The increasing use of biomarkers in cancer care is an exciting advance in personalized medicine in cancer and improved outcomes for patients. Researchers are working hard to improve biomarker testing and to understand how the information gained from biomarker testing can be used across all tumor types; this presents a radically new approach to patient care that is focused on personalized care of each individual patient.
References1. Füzéry AK, Levin J, Chan MM, Chan DW. Translation of proteomic biomarkers into FDA approved cancer diagnostics: issues and challenges. Clinical Proteomics. 2013;10(1):13.
2. National Cancer Institute. Tumor markers. June 15, 2015. www.cancer.gov/about-cancer/diagnosis-staging/diagnosis/tumor-markers-fact-sheet.
3. Kamel HFM, Al-Amodi HSAB. Exploitation of gene expression and cancer biomarkers in paving the path to era of personalized medicine. Genomics, Proteomics & Bioinformatics. 2017;15(4):220-235.

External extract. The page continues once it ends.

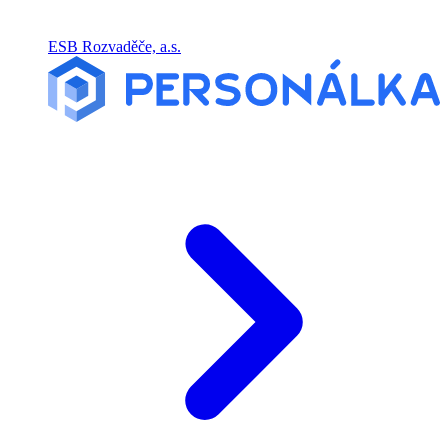
ESB Rozvaděče, a.s.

4. National Cancer Institute. Biomarker test could reduce unnecessary biopsies to detect prostate cancer. June 9, 2017. www.cancer.gov/news-events/cancer-currents-blog/2017/biomarkers-urine-prostate-biopsy.
5. Personalized Medicine Coalition. By the numbers. 2014. www.personalizedmedicinecoalition.org/Userfiles/PMC-Corporate/file/pmc_personalized_medicine_by_the_numbers.pdf.
6. Lyman GH, Cosler LE, Kuderer NM, Hornberger J. Impact of a 21-gene RT-PCR assay on treatment decisions in early-stage breast cancer: an economic analysis based on prognostic and predictive validation studies. Cancer. 2007;109(6):1011-1018.